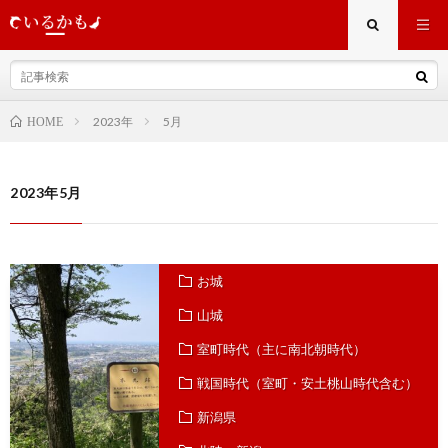
2023年
5月
HOME
2023年5月
お城
山城
室町時代（主に南北朝時代）
戦国時代（室町・安土桃山時代含む）
新潟県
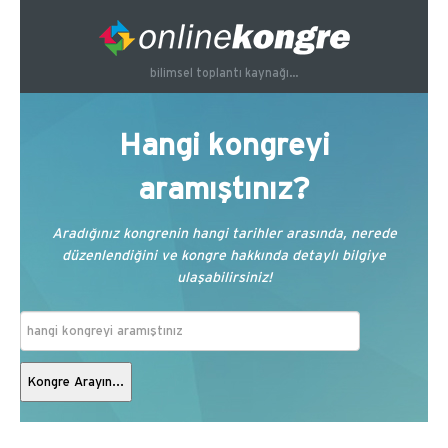
bilimsel toplantı kaynağı...
Hangi kongreyi
aramıştınız?
Aradığınız kongrenin hangi tarihler arasında, nerede
düzenlendiğini ve kongre hakkında detaylı bilgiye
ulaşabilirsiniz!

*Exercise details*
What belongs in the answer is each line above, reproduced exactly, and no picture.

*Answer to this exercise*
2023年
5月
HOME
2023年5月
お城
山城
室町時代（主に南北朝時代）
戦国時代（室町・安土桃山時代含む）
新潟県
bilimsel toplantı kaynağı...
Hangi kongreyi
aramıştınız?
Aradığınız kongrenin hangi tarihler arasında, nerede
düzenlendiğini ve kongre hakkında detaylı bilgiye
ulaşabilirsiniz!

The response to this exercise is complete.